Background information
- Born: December 8, 1986 (age 39) Yazd, Iran
- Genres: World fusion, film scores, electronic
- Occupations: Composer, santur player
- Instruments: Santur, Piano, Oud, Baglama, Ukulele
- Years active: 2002–present
- Label: Windcatcher Records
- Website: http://www.sinabathaie.com

= Sina Bathaie =

Sina Bathaie (سینا بطحایی; born December 8, 1986) is an Iranian–Canadian musician and film scorer, noted for his style of blending Persian traditional music and electronic music, especially by mixing santur and electronica. His track "Seven Ponds" was ranked No. 73 on Canada's Top 100 songs of 2024 by Canadian Broadcasting Corporation.

== Life ==
Sina Bathaie was born in December 8, 1986 in Yazd. His father Javad Bathaie is a Santur master and player and Sina learned playing this instrument from him at the age of 7. He went on to learn to play the tar from Keivan Saket and oud from Mohammad Firouzi. ‌Bathaie who studied engineering at the university organized the country's first student ensemble festival at Amirkabir University of Technology in 2007.

== Work ==
Bathaie's music has been described as Persian progressive house, using a fusion of traditional Eastern melodies and modern electronic rhythms. He has composed music scores for films such as The Horse Latitudes, Un royaume déménage, Ameno and Mr Settled Immigrant.

=== Reception ===
The CBC Radio host Errol Nazareth CBC radio host cites their santur playing as "mesmerizing", and The WholeNote's Editor's Corner, described them as "one of Toronto's best kept secrets". His track "Seven Ponds" was ranked #73 on Canada's Top 100 songs of 2024 by Canadian Broadcasting Corporation.

==== Ray of Hope (2017) ====
Ray of Hope is a primarily instrumental album centered on the Persian hammered dulcimer, the album blends Middle Eastern music traditions with Western popular and classical idioms, incorporating guitar (Alexei Orechin, Nima Ahmadieh), bass (Oriana Barbato, Semco Salehi), cello (Raphael Weinroth-Browne), percussion (Siavash Sadr Mahdavi), and guest appearances by drummer Adam Campbell and vocalist Alireza Mahdizadeh.
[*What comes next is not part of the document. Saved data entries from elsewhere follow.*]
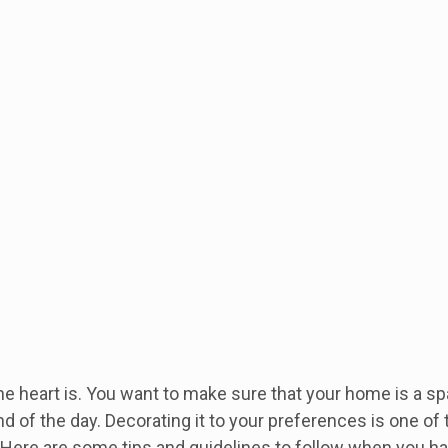
e heart is. You want to make sure that your home is a sp
end of the day. Decorating it to your preferences is one of
 Here are some tips and guidelines to follow when you h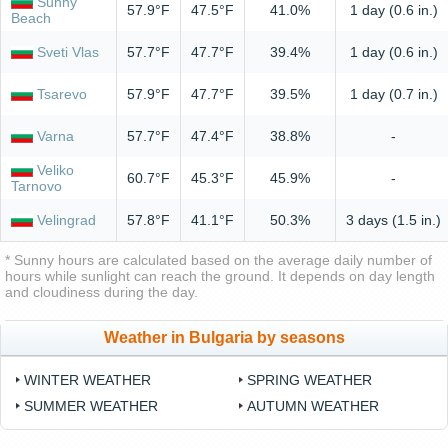
Sunny
57.9°F
47.5°F
41.0%
1 day (0.6 in.)
Beach
Sveti Vlas
57.7°F
47.7°F
39.4%
1 day (0.6 in.)
Tsarevo
57.9°F
47.7°F
39.5%
1 day (0.7 in.)
Varna
57.7°F
47.4°F
38.8%
-
Veliko
60.7°F
45.3°F
45.9%
-
Tarnovo
Velingrad
57.8°F
41.1°F
50.3%
3 days (1.5 in.)
* Sunny hours are calculated based on the average daily number of
hours while sunlight can reach the ground. It depends on day length
and cloudiness during the day.
Weather in Bulgaria by seasons
WINTER WEATHER
SPRING WEATHER
SUMMER WEATHER
AUTUMN WEATHER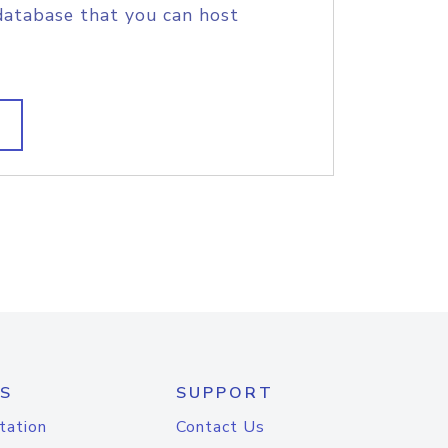
database that you can host
S
SUPPORT
tation
Contact Us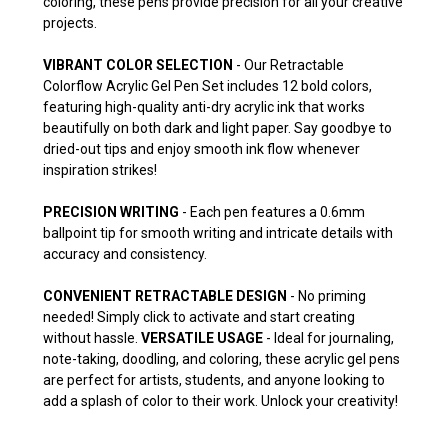
coloring, these pens provide precision for all your creative
projects.
VIBRANT COLOR SELECTION
- Our Retractable
Colorflow Acrylic Gel Pen Set includes 12 bold colors,
featuring high-quality anti-dry acrylic ink that works
beautifully on both dark and light paper. Say goodbye to
dried-out tips and enjoy smooth ink flow whenever
inspiration strikes!
PRECISION WRITING
- Each pen features a 0.6mm
ballpoint tip for smooth writing and intricate details with
accuracy and consistency.
CONVENIENT RETRACTABLE DESIGN
- No priming
needed! Simply click to activate and start creating
without hassle.
VERSATILE USAGE
- Ideal for journaling,
note-taking, doodling, and coloring, these acrylic gel pens
are perfect for artists, students, and anyone looking to
add a splash of color to their work. Unlock your creativity!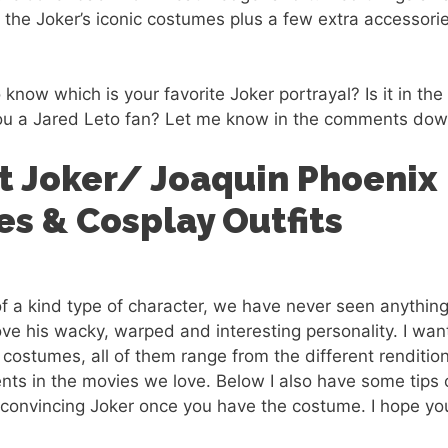
of the Joker’s iconic costumes plus a few extra accessor
 know which is your favorite Joker portrayal? Is it in the 
ou a Jared Leto fan? Let me know in the comments dow
t Joker/ Joaquin Phoenix
s & Cosplay Outfits
of a kind type of character, we have never seen anything
ve his wacky, warped and interesting personality. I wa
 costumes, all of them range from the different renditio
nts in the movies we love. Below I also have some tips
convincing Joker once you have the costume. I hope yo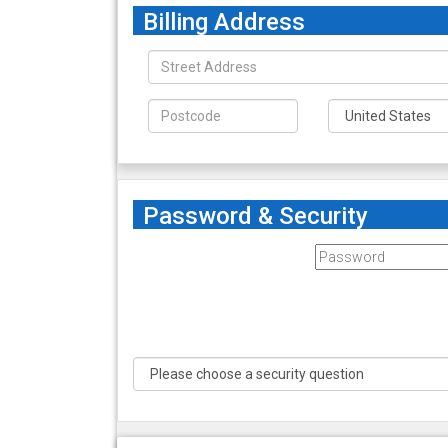
Billing Address
Password & Security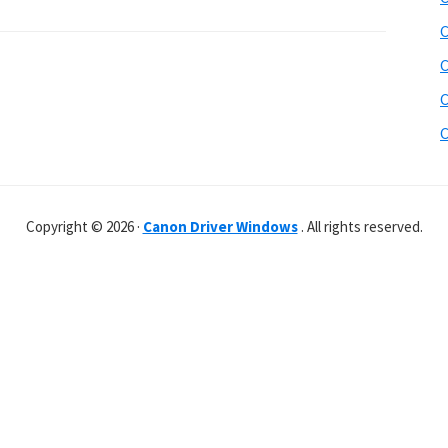
C
C
C
C
Copyright © 2026 ·
Canon Driver Windows
. All rights reserved.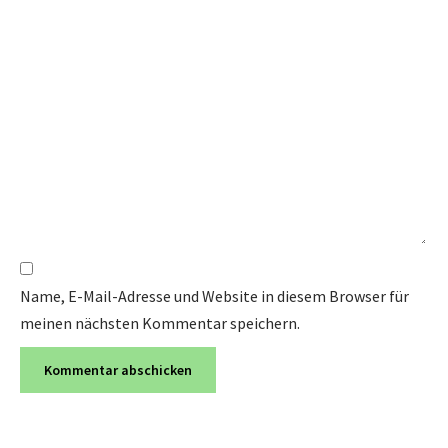
Name, E-Mail-Adresse und Website in diesem Browser für
meinen nächsten Kommentar speichern.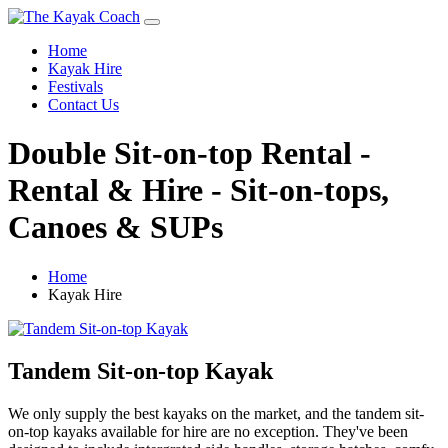
Home
Kayak Hire
Festivals
Contact Us
Double Sit-on-top Rental -
Rental & Hire - Sit-on-tops,
Canoes & SUPs
Home
Kayak Hire
Tandem Sit-on-top Kayak
We only supply the best kayaks on the market, and the tandem sit-
on-top kayaks available for hire are no exception. They've been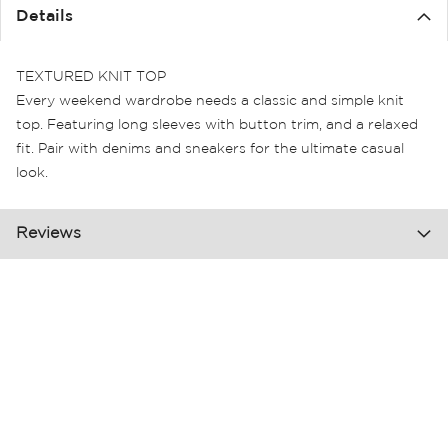
the
Details
images
gallery
TEXTURED KNIT TOP
Every weekend wardrobe needs a classic and simple knit
top. Featuring long sleeves with button trim, and a relaxed
fit. Pair with denims and sneakers for the ultimate casual
look.
Reviews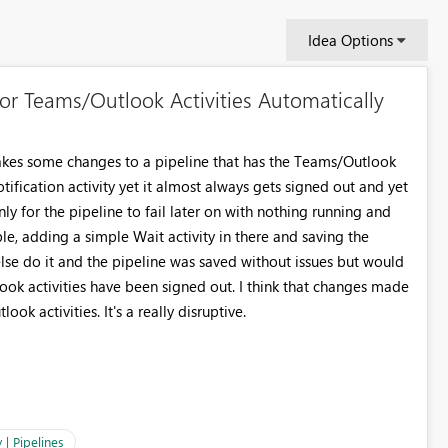
Idea Options
or Teams/Outlook Activities Automatically
kes some changes to a pipeline that has the Teams/Outlook
tification activity yet it almost always gets signed out and yet
y for the pipeline to fail later on with nothing running and
le, adding a simple Wait activity in there and saving the
else do it and the pipeline was saved without issues but would
tlook activities have been signed out. I think that changes made
ok activities. It's a really disruptive.
 | Pipelines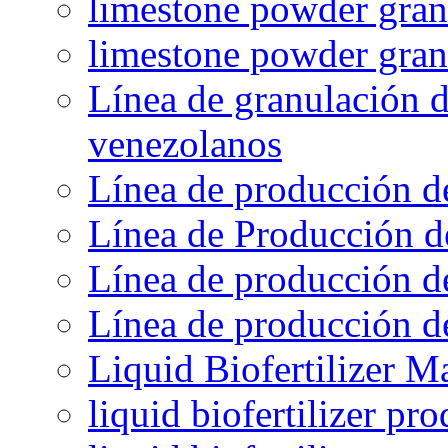
limestone powder granu
limestone powder gran
Línea de granulación d
venezolanos
Línea de producción d
Línea de Producción d
Línea de producción de
Línea de producción de
Liquid Biofertilizer M
liquid biofertilizer pr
The album is thematically inspired by multilingual poetic verses celebrating peace, hope, and love, with texts in Farsi, Italian, Russian, Chinese, and Korean visually represented on the cover art. Its compositions traverse diverse stylistic territories: Rebirth juxtaposes Appalachian music resonances with cello-led lyricism; the title track, "Ray of Hope", moves from the sounds of conflict to a triumphant ensemble climax; and Invocation showcases Bathaie's santur technique in a solo setting. Other tracks include "Journey", "Into the Sky", "I Remember", "Dance of Delight", the vocal piece "Lullaby of Spring", and the closing track "Light Like a Feather".